Ce livre traite de beaucoup de choses, en fait, notamment les volcans. Le bruit le plus assourdissant de l’histoire a été entendu en avril 1815, quand le mont indonésien Tambora a explosé. L’année suivante, en Europe et en Amérique, les gens ont découvert ce qui se rapprochait le plus d’un hiver nucléaire. 1816 est “l’année sans été.” Et on s’en doute, cela a entraîné famines et bouleversements sociaux. Conrad découvre que l’éruption du Tambora n’est qu’un coup d’essai. Préparé par des méchants qui envisagent maintenant quelque chose de vraiment grandiose...

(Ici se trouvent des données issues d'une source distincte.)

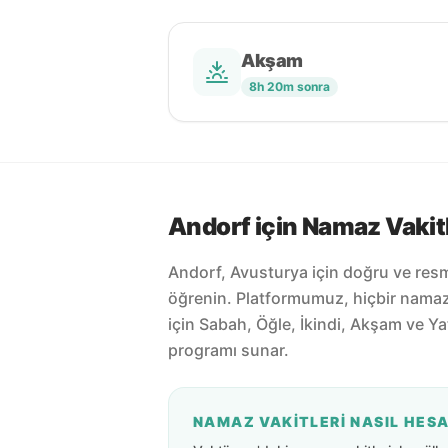
Akşam
8h 20m sonra
Andorf için Namaz Vakitl
Andorf, Avusturya için doğru ve resm
öğrenin. Platformumuz, hiçbir nama
için Sabah, Öğle, İkindi, Akşam ve Ya
programı sunar.
NAMAZ VAKITLERI NASIL HES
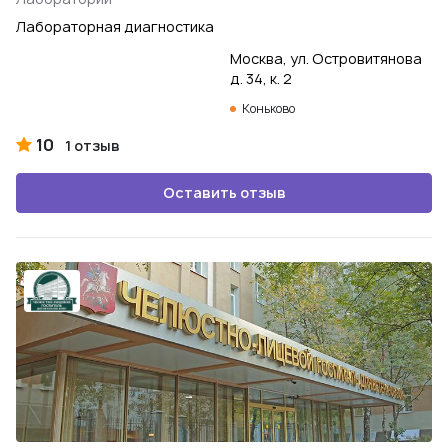
Лабораторная диагностика
Москва, ул. Островитянова
д. 34, к. 2
Коньково
10
1 отзыв
Оставить отзыв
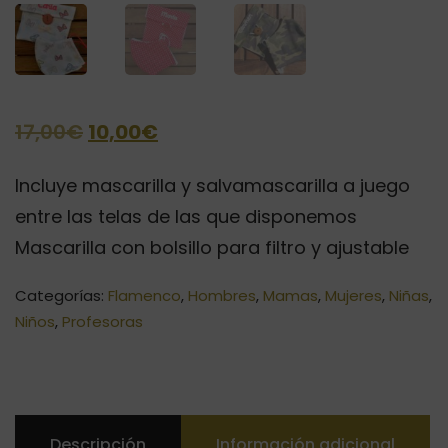
El
El
17,00
€
10,00
€
precio
precio
Incluye mascarilla y salvamascarilla a juego
original
actual
entre las telas de las que disponemos
era:
es:
Mascarilla con bolsillo para filtro y ajustable
17,00€.
10,00€.
Categorías:
Flamenco
,
Hombres
,
Mamas
,
Mujeres
,
Niñas
,
Niños
,
Profesoras
Descripción
Información adicional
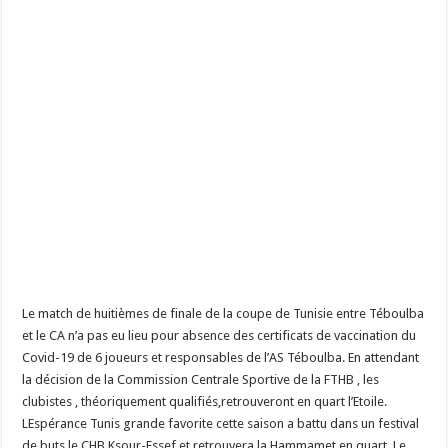
Le match de huitièmes de finale de la coupe de Tunisie entre Téboulba
et le CA n’a pas eu lieu pour absence des certificats de vaccination du
Covid-19 de 6 joueurs et responsables de l’AS Téboulba. En attendant
la décision de la Commission Centrale Sportive de la FTHB , les
clubistes , théoriquement qualifiés,retrouveront en quart l’Etoile.
LEspérance Tunis grande favorite cette saison a battu dans un festival
de buts le CHB Ksour-Essef et retrouvera la Hammamet en quart. Le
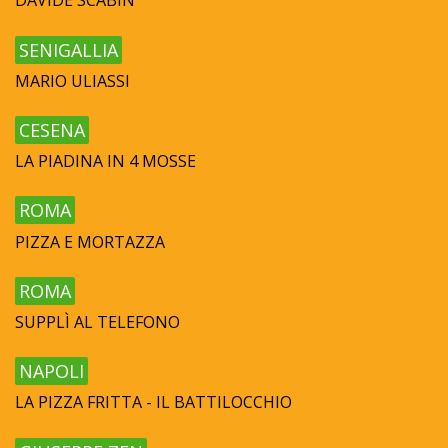
DAVIDE SCABIN
SENIGALLIA
MARIO ULIASSI
CESENA
LA PIADINA IN 4 MOSSE
ROMA
PIZZA E MORTAZZA
ROMA
SUPPLÌ AL TELEFONO
NAPOLI
LA PIZZA FRITTA - IL BATTILOCCHIO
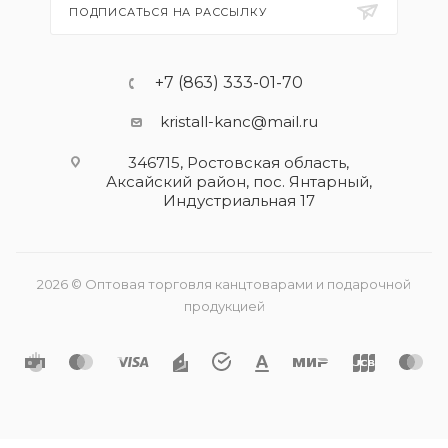
ПОДПИСАТЬСЯ НА РАССЫЛКУ
+7 (863) 333-01-70
kristall-kanc@mail.ru
346715, Ростовская область​,
Аксайский район, пос. Янтарный,
Индустриальная 17
2026 © Оптовая торговля канцтоварами и подарочной
продукцией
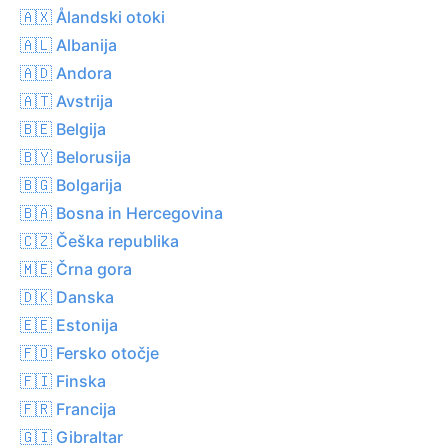
🇦🇽 Ålandski otoki
🇦🇱 Albanija
🇦🇩 Andora
🇦🇹 Avstrija
🇧🇪 Belgija
🇧🇾 Belorusija
🇧🇬 Bolgarija
🇧🇦 Bosna in Hercegovina
🇨🇿 Češka republika
🇲🇪 Črna gora
🇩🇰 Danska
🇪🇪 Estonija
🇫🇴 Fersko otočje
🇫🇮 Finska
🇫🇷 Francija
🇬🇮 Gibraltar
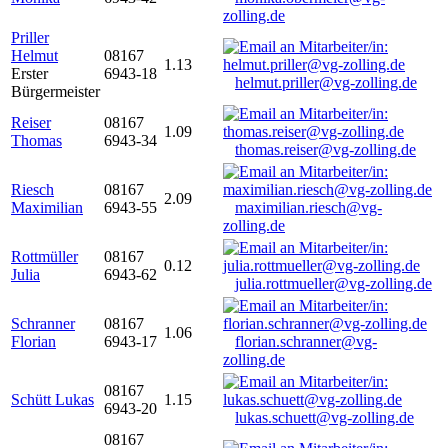
zolling.de
Priller
Helmut
08167
1.13
Erster
6943-18
helmut.priller@vg-zolling.de
Bürgermeister
Reiser
08167
1.09
Thomas
6943-34
thomas.reiser@vg-zolling.de
Riesch
08167
2.09
Maximilian
6943-55
maximilian.riesch@vg-
zolling.de
Rottmüller
08167
0.12
Julia
6943-62
julia.rottmueller@vg-zolling.de
Schranner
08167
1.06
Florian
6943-17
florian.schranner@vg-
zolling.de
08167
Schütt Lukas
1.15
6943-20
lukas.schuett@vg-zolling.de
08167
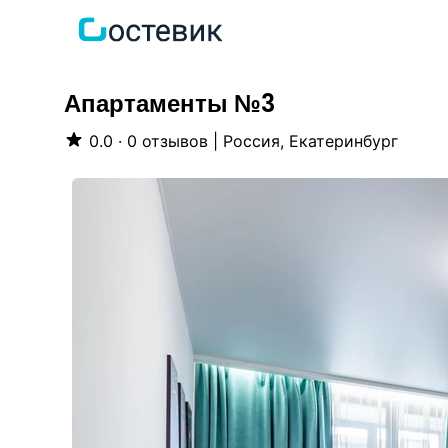
Апартаменты №3
0.0 · 0 отзывов
|
Россия, Екатеринбург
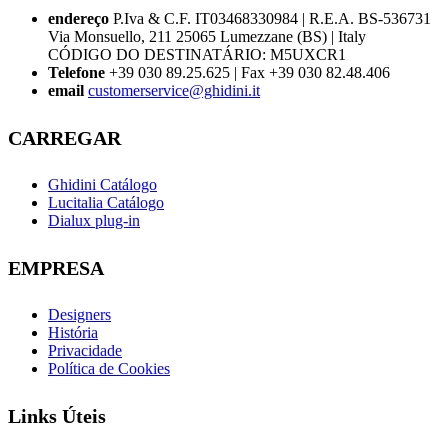
endereço
P.Iva & C.F. IT03468330984 | R.E.A. BS-536731
Via Monsuello, 211 25065 Lumezzane (BS) | Italy
CÓDIGO DO DESTINATÁRIO: M5UXCR1
Telefone
+39 030 89.25.625 | Fax +39 030 82.48.406
email
customerservice@ghidini.it
CARREGAR
Ghidini Catálogo
Lucitalia Catálogo
Dialux plug-in
EMPRESA
Designers
História
Privacidade
Política de Cookies
Links Úteis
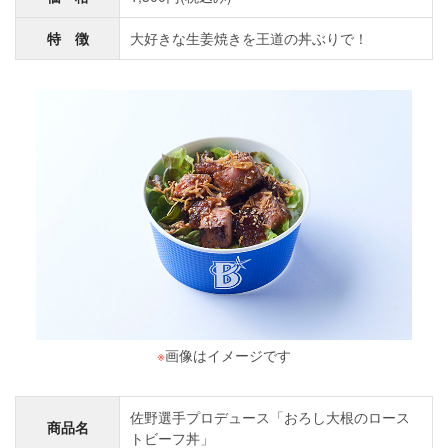
特 徴
大好きな生姜焼きを王道の丼ぶりで！
※
画像はイメージです
佐野選手プロデュース「おろし大根のロース
商品名
トビーフ丼」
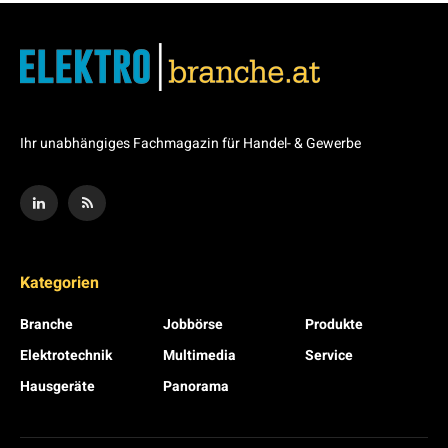
Ihr unabhängiges Fachmagazin für Handel- & Gewerbe
Kategorien
Branche
Jobbörse
Produkte
Elektrotechnik
Multimedia
Service
Hausgeräte
Panorama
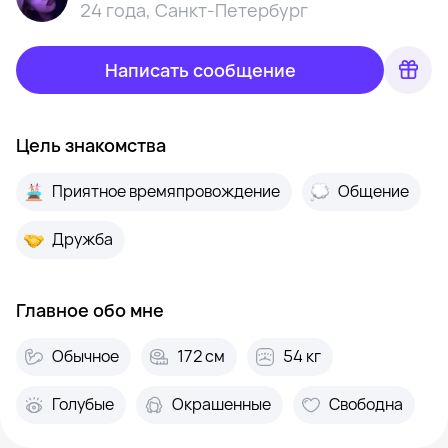
24 года
,
Санкт-Петербург
Написать сообщение
Цель знакомства
Приятное времяпровождение
Общение
Дружба
Главное обо мне
Обычное
172 см
54 кг
Голубые
Окрашенные
Свободна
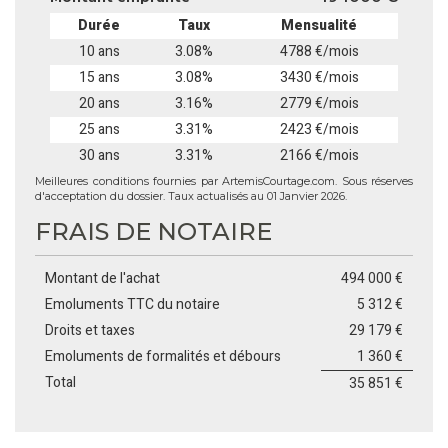
Durée
Taux
Mensualité
10 ans
3.08%
4788 €/mois
15 ans
3.08%
3430 €/mois
20 ans
3.16%
2779 €/mois
25 ans
3.31%
2423 €/mois
30 ans
3.31%
2166 €/mois
Meilleures conditions fournies par ArtemisCourtage.com. Sous réserves
d'acceptation du dossier. Taux actualisés au 01 Janvier 2026.
FRAIS DE NOTAIRE
Montant de l'achat
494 000 €
Emoluments TTC du notaire
5 312 €
Droits et taxes
29 179 €
Emoluments de formalités et débours
1 360 €
Total
35 851 €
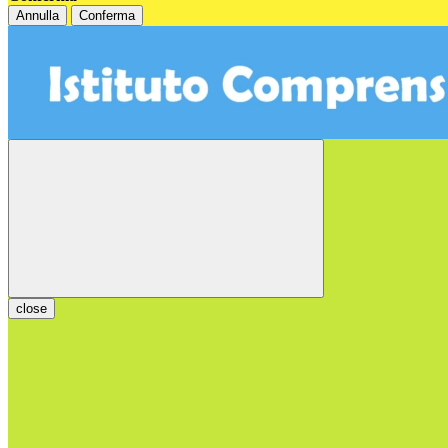
Annulla
Conferma
close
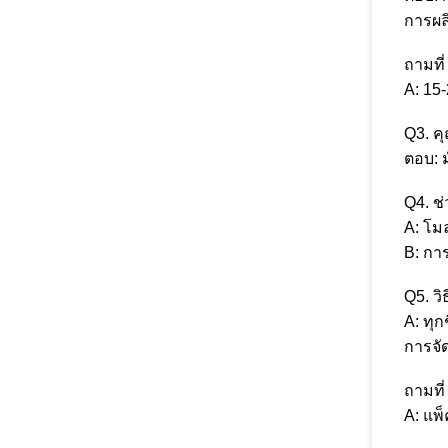
การผลิ
ถามที่
A: 15
Q3. คุ
ตอบ: ม
Q4. ช
A: โมล
B: กา
Q5. ว
A: ทุ
การจัด
ถามที
A: แพ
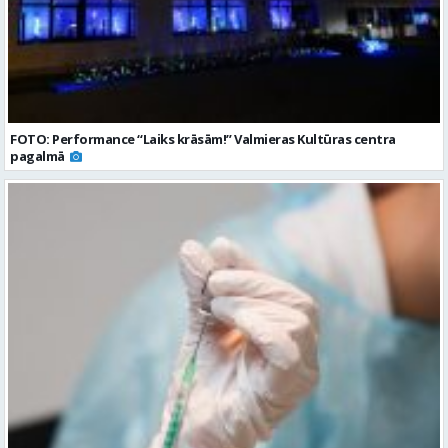
FOTO: Performance “Laiks krāsām!” Valmieras Kultūras centra
pagalmā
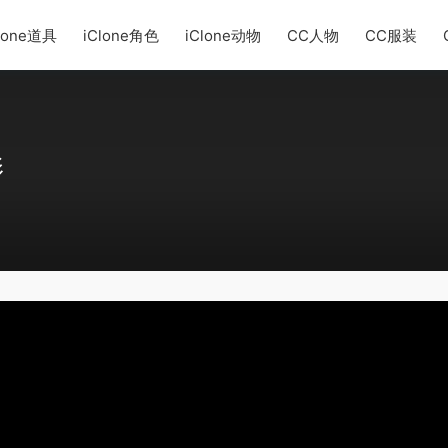
lone道具
iClone角色
iClone动物
CC人物
CC服装
影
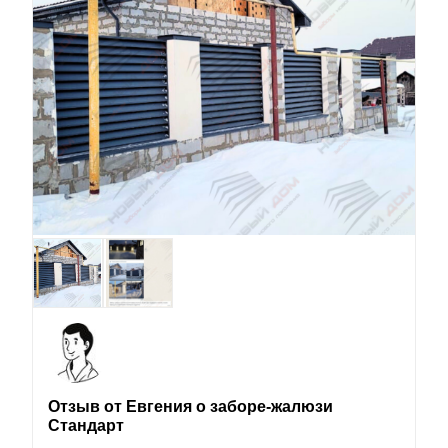
Отзыв от Евгения о заборе-жалюзи
Стандарт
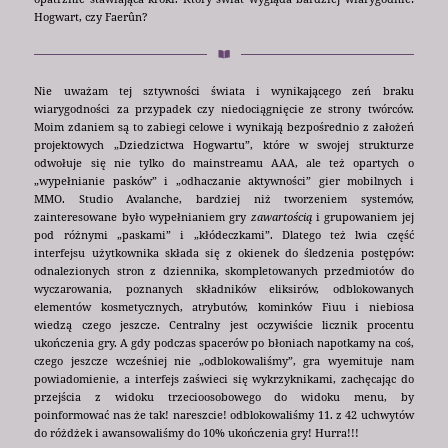
Hogwart, czy Faerûn?
Nie uważam tej sztywności świata i wynikającego zeń braku
wiarygodności za przypadek czy niedociągnięcie ze strony twórców.
Moim zdaniem są to zabiegi celowe i wynikają bezpośrednio z założeń
projektowych „Dziedzictwa Hogwartu”, które w swojej strukturze
odwołuje się nie tylko do mainstreamu AAA, ale też opartych o
„wypełnianie pasków” i „odhaczanie aktywności” gier mobilnych i
MMO. Studio Avalanche, bardziej niż tworzeniem systemów,
zainteresowane było wypełnianiem gry
zawartością
i grupowaniem jej
pod różnymi „paskami” i „kłódeczkami”. Dlatego też lwia część
interfejsu użytkownika składa się z okienek do śledzenia postępów:
odnalezionych stron z dziennika, skompletowanych przedmiotów do
wyczarowania, poznanych składników eliksirów, odblokowanych
elementów kosmetycznych, atrybutów, kominków Fiuu i niebiosa
wiedzą czego jeszcze. Centralny jest oczywiście licznik procentu
ukończenia gry. A gdy podczas spacerów po błoniach napotkamy na coś,
czego jeszcze wcześniej nie „odblokowaliśmy”, gra wyemituje nam
powiadomienie, a interfejs zaświeci się wykrzyknikami, zachęcając do
przejścia z widoku trzecioosobowego do widoku menu, by
poinformować nas że tak! nareszcie! odblokowaliśmy 11. z 42 uchwytów
do różdżek i awansowaliśmy do 10% ukończenia gry! Hurra!!!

J’y ajoute aussi une société secrète, “Les hommes du Prince”, qui dérive des croyances zoroastriennes. Dieu est absent et c’est Satan qui règne à sa place. C’est Satan le “Prince de ce monde”. On y trouve aussi quelques pincées du “Prince” de Machiavel.
C’est Conrad le personnage principal, et je le soupçonne d’avoir envie de se frotter à la théorie des miracles ultimes. En parallèle, il écrit un opéra pour le roi et il travaille comme impresario. Rossini a dit un jour que tous les impresario italiens étaient chauves avant 30 ans, tellement ils s’arrachaient les cheveux ! Conrad serait bien d’accord. Il se retrouve embarqué dans une histoire de miracles, de volcans, de complot international et pire encore, de sopranos. Sans parler du syndicat des techniciens du Théâtre. Et de son vieil amant, désormais marié à son pire ennemi avec lequel il doit travailler sur ordre express du roi. Mais il lui reste heureusement quelques amis auprès desquels se plaindre. Notamment Tullio, son serviteur. Et Luigi, le flic corrompu...
Les gentils sont... ambiguës, disons. Quant au méchant, il agit en suivant le meilleur des principes moraux. Bon je suppose que tout le monde est comme ça, en fait. C’est juste qu’ils ne voient pas les choses de la même façon et qu’en conséquence, leurs conclusions sont différentes. Je sais qu’il y aura une scène où tous mes personnages “rencontrent Dieu”, et ils en ressortent en ayant la certitude absolue qu’ils sont dans le vrai et que tous les autres ont affreusement tort.
J’ai eu un moment de découragement, quand je m’en suis rendu compte... J’avais prévu quelque chose de complètement différent ! Mais comme d’habitude, les personnages font ce qu’ils veulent...
Au final, je crois que ce livre pose la question de la divinité de Dieu. Est-Il vraiment Dieu ? Ou bien autre chose ? Vous me voyez venir, pas vrai ? Mais, c’est une constante chez moi, j’ai inventé des personnages aux croyances très différentes. Et je dois leur rendre justice, c’est très amusant.